Afghanistan produced an estimated 185 tons of opium in 2001, when the US invaded. Production reached a record 8,200 tons (over 44 times as much) in 2008. In 2013 production was 5,500 tons. From Alfred W. McCoy at tomdispatch.com:
After nine months of confusion, chaos, and cascading tweets, Donald Trump’s White House has finally made one thing crystal clear: the U.S. is staying in Afghanistan to fight and — so they insist — win. “The killers need to know they have nowhere to hide, that no place is beyond the reach of American might,” said the president in August, trumpeting his virtual declaration of war on the Taliban. Overturning Barack Obama’s planned (and stalled) drawdown in Afghanistan, Secretary of Defense James Mattis announced that the Pentagon would send 4,000 more soldiers to fight there, bringing American troop strength to nearly 15,000.
In October, as that new mini-escalation was ramping up, the CIA leaked to the New York Times news of a complementary covert surge with lethal drone strikes and “highly experienced” Agency paramilitary teams being dispatched to “hunt and kill” Taliban guerrillas, both ordinary fighters and top officials. “This is unforgiving, relentless,” intoned CIA Director Mike Pompeo, promising a wave of extrajudicial killings reminiscent of the Agency’s notorious Phoenix Program during the Vietnam War. CIA paramilitary officers, reported the Times, will lead Special Forces operatives, both Afghan and American, in expanded counterterrorism operations that, in the past, “have been accused of indiscriminately killing Afghan civilians.” In short, it’s game on in Afghanistan.

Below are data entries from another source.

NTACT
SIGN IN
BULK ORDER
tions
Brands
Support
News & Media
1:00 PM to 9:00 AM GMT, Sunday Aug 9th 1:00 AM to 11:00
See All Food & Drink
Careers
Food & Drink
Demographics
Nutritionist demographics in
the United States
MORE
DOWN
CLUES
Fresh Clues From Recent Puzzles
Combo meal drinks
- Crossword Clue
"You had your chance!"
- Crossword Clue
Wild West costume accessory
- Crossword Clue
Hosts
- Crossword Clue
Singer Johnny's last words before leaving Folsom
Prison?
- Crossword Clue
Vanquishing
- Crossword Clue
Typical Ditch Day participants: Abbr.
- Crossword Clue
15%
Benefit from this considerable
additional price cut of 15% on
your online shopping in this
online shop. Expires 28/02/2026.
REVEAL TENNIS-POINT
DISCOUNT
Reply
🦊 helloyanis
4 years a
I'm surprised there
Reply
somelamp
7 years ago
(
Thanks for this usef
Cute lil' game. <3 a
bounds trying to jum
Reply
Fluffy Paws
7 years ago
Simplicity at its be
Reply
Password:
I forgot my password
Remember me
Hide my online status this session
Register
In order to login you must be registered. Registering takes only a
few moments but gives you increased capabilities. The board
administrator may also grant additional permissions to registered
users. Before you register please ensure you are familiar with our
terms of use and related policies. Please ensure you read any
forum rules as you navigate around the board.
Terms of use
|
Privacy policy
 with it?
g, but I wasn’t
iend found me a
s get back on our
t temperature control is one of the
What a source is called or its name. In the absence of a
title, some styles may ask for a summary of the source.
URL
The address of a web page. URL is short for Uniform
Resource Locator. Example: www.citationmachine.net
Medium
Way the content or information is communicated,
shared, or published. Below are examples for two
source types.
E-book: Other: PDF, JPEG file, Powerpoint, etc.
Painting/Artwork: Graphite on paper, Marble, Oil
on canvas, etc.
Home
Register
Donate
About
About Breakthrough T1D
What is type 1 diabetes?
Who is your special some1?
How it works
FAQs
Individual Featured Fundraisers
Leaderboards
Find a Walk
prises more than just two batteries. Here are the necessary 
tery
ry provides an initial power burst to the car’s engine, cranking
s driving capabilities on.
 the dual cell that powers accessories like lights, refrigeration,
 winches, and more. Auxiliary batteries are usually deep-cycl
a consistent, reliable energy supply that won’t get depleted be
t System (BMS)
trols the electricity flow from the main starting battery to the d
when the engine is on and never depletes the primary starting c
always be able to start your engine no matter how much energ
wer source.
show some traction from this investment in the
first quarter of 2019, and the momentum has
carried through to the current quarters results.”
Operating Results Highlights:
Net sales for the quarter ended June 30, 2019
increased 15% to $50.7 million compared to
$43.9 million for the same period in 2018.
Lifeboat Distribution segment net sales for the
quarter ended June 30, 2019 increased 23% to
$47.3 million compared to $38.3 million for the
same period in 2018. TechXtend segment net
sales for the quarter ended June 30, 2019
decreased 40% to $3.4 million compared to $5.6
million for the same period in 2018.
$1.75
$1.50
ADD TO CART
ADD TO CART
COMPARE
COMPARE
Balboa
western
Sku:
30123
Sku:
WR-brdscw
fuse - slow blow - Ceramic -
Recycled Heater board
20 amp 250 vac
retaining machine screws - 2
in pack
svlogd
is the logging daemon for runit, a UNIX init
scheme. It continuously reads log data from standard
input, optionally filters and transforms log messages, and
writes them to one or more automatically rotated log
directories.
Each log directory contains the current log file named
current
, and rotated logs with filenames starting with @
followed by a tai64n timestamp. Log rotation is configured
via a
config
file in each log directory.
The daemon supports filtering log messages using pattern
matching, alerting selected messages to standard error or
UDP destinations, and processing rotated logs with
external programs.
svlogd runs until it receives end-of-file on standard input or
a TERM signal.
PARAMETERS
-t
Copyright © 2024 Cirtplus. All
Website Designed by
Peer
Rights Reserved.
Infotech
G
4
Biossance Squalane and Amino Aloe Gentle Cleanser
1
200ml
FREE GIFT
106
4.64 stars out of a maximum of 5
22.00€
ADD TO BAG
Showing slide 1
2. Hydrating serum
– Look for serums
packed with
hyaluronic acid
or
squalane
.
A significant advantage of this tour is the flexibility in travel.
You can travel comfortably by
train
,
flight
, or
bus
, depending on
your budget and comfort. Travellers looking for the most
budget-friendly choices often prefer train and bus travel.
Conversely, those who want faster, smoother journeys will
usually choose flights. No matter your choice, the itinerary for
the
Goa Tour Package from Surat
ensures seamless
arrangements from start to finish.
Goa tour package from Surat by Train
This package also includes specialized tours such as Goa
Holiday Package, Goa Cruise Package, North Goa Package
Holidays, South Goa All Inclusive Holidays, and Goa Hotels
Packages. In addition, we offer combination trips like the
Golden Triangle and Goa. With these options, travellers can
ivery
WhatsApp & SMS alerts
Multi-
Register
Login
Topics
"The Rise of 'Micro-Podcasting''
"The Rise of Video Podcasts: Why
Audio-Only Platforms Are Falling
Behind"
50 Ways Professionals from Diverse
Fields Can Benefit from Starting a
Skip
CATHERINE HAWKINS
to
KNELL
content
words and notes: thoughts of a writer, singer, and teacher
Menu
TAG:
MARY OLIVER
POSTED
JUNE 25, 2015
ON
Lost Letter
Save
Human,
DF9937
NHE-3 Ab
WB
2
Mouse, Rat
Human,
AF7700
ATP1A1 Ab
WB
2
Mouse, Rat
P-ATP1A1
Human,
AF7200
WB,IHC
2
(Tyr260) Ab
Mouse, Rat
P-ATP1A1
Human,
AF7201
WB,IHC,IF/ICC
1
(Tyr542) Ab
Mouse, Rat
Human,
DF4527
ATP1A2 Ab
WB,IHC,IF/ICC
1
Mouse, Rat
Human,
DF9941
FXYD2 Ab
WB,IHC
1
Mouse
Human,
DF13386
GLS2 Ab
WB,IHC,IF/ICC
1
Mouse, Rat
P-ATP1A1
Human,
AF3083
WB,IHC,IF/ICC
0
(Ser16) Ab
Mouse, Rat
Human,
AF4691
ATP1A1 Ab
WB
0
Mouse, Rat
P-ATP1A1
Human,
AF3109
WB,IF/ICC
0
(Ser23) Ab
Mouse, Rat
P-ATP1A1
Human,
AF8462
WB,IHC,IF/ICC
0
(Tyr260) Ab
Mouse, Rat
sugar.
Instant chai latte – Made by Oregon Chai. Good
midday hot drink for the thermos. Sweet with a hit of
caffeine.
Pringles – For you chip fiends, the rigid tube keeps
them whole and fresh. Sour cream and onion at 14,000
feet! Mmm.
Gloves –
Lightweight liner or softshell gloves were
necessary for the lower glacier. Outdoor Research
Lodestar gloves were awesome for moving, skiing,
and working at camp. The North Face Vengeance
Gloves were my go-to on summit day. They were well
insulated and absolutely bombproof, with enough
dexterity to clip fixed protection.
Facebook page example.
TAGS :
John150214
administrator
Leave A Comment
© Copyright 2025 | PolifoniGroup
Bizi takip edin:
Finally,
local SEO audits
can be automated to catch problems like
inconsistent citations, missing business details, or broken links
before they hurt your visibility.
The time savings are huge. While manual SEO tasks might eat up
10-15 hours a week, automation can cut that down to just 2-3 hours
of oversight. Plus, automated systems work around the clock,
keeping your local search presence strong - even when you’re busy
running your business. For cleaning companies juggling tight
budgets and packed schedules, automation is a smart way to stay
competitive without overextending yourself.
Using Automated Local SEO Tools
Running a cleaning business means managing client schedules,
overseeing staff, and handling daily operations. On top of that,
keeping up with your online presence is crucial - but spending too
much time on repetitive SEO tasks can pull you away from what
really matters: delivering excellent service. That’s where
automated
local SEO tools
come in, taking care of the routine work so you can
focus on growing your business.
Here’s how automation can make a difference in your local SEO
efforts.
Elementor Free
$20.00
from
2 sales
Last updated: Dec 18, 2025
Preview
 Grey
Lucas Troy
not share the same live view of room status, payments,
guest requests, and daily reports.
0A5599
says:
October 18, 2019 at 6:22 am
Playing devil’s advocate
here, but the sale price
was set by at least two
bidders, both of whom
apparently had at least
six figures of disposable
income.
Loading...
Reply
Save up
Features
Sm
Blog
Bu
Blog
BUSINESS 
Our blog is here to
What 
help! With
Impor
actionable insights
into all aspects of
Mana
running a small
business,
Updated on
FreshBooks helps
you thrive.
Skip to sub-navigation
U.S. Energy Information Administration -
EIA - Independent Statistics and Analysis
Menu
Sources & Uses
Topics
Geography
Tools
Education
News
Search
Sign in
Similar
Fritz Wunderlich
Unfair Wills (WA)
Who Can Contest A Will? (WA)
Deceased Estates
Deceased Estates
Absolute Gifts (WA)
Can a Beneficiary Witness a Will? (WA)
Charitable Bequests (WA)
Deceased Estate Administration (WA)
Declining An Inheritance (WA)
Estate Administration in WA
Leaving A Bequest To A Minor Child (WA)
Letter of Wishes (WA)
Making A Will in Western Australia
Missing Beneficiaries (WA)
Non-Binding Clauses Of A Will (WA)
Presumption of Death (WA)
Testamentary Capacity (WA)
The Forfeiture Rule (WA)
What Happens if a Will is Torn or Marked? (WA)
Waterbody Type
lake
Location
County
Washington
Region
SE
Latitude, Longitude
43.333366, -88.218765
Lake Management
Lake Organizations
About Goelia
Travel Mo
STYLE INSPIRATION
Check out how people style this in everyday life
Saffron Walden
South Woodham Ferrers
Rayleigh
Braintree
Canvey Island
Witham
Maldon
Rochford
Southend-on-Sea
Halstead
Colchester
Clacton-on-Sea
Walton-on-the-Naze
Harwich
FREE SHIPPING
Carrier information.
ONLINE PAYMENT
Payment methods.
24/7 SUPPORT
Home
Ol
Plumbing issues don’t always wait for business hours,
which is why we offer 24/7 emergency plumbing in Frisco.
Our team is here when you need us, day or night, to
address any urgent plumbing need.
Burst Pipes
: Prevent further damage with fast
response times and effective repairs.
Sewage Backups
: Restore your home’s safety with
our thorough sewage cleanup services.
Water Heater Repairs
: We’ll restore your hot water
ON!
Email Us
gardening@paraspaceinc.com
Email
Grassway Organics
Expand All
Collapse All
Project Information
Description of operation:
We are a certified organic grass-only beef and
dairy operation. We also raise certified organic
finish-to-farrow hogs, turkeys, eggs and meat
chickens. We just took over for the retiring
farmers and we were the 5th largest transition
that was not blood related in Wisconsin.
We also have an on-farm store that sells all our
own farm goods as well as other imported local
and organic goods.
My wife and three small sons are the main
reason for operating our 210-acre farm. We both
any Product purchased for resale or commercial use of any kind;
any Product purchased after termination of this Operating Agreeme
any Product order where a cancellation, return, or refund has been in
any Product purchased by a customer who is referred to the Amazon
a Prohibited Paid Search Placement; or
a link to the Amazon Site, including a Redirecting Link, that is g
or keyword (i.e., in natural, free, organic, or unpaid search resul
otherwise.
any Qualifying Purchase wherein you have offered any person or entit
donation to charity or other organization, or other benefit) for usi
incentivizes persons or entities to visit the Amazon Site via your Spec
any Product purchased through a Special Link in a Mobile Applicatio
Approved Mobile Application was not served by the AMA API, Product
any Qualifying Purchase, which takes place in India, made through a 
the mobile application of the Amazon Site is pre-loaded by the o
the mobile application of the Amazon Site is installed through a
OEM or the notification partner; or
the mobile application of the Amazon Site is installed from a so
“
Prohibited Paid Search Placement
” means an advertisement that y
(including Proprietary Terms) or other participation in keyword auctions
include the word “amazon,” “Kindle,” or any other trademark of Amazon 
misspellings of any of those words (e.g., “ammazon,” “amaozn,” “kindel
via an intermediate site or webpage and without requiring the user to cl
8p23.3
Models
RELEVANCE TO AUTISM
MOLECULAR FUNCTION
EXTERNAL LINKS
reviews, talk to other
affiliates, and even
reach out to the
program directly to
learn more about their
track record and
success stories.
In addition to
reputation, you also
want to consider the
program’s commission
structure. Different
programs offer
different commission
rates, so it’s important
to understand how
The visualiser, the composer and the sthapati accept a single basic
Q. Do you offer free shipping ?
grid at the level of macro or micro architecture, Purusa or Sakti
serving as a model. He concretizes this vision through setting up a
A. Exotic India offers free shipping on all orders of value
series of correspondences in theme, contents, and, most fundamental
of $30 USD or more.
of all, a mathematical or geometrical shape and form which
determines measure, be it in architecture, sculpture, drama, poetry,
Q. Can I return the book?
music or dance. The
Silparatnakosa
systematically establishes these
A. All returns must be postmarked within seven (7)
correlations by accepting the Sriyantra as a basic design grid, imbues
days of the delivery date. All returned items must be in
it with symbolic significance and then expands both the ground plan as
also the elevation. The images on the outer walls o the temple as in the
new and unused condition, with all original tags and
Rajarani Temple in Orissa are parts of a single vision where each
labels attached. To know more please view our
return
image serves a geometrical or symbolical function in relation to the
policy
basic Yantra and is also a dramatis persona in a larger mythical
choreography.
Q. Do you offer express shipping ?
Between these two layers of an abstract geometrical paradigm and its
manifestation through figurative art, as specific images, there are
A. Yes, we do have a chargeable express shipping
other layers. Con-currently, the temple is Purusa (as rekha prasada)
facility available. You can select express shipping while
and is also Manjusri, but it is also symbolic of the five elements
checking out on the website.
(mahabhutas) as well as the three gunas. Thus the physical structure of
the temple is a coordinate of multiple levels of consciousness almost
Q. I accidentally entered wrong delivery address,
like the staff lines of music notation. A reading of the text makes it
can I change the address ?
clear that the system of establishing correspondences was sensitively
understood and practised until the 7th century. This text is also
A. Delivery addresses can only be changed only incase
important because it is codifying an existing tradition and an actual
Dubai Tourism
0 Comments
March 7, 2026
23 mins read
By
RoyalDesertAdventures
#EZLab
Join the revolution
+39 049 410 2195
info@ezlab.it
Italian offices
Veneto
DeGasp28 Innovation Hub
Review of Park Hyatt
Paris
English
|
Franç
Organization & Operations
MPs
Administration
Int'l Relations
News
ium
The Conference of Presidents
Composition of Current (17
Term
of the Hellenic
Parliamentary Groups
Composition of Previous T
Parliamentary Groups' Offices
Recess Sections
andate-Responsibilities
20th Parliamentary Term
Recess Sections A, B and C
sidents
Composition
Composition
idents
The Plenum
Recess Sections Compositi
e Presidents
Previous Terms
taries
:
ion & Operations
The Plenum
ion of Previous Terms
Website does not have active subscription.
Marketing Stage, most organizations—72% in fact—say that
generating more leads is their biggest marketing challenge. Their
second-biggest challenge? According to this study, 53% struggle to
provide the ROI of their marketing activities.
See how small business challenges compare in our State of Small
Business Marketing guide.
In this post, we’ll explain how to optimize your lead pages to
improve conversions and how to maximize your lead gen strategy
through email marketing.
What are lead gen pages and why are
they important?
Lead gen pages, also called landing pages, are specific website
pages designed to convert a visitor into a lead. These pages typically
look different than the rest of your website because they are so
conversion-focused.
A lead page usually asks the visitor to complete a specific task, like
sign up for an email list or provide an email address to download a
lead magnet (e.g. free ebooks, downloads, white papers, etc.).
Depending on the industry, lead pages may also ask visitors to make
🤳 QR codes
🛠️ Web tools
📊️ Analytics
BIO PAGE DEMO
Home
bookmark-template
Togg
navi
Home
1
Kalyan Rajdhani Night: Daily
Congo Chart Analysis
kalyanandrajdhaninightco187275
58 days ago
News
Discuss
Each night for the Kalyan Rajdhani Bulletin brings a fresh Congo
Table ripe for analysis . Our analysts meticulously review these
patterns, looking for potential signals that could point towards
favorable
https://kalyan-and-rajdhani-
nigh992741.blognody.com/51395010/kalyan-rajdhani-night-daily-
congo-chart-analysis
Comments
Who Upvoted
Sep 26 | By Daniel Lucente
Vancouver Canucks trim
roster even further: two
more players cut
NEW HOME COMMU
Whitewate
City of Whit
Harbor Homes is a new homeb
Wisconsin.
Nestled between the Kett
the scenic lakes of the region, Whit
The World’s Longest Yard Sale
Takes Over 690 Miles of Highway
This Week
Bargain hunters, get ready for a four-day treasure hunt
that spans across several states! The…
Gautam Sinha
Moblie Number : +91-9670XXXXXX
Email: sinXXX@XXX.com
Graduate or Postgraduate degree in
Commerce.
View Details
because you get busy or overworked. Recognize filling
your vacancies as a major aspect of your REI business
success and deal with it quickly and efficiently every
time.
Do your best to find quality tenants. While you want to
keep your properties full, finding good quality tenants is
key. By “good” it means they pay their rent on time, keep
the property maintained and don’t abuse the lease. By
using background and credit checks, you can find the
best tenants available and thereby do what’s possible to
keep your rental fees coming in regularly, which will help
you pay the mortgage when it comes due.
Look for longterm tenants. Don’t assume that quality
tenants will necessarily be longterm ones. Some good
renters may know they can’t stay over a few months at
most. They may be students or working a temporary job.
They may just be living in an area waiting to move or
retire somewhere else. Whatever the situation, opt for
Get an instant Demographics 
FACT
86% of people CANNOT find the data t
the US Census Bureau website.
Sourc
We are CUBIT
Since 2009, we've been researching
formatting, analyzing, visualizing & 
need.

After 16 years of continuous war in that country, the obvious question is: Does this new campaign have any realistic chance of success, no less victory? To answer that, another question must be asked: How has the Taliban managed to expand in recent years despite intensive U.S. operations and a massive air campaign, as well as the endless and endlessly expensive training of Afghan security forces? After all, the Afghan War is not only the longest in U.S. history, but also one of the largest, peaking at 101,000 American troops in country during President Obama’s surge of 2010-2011.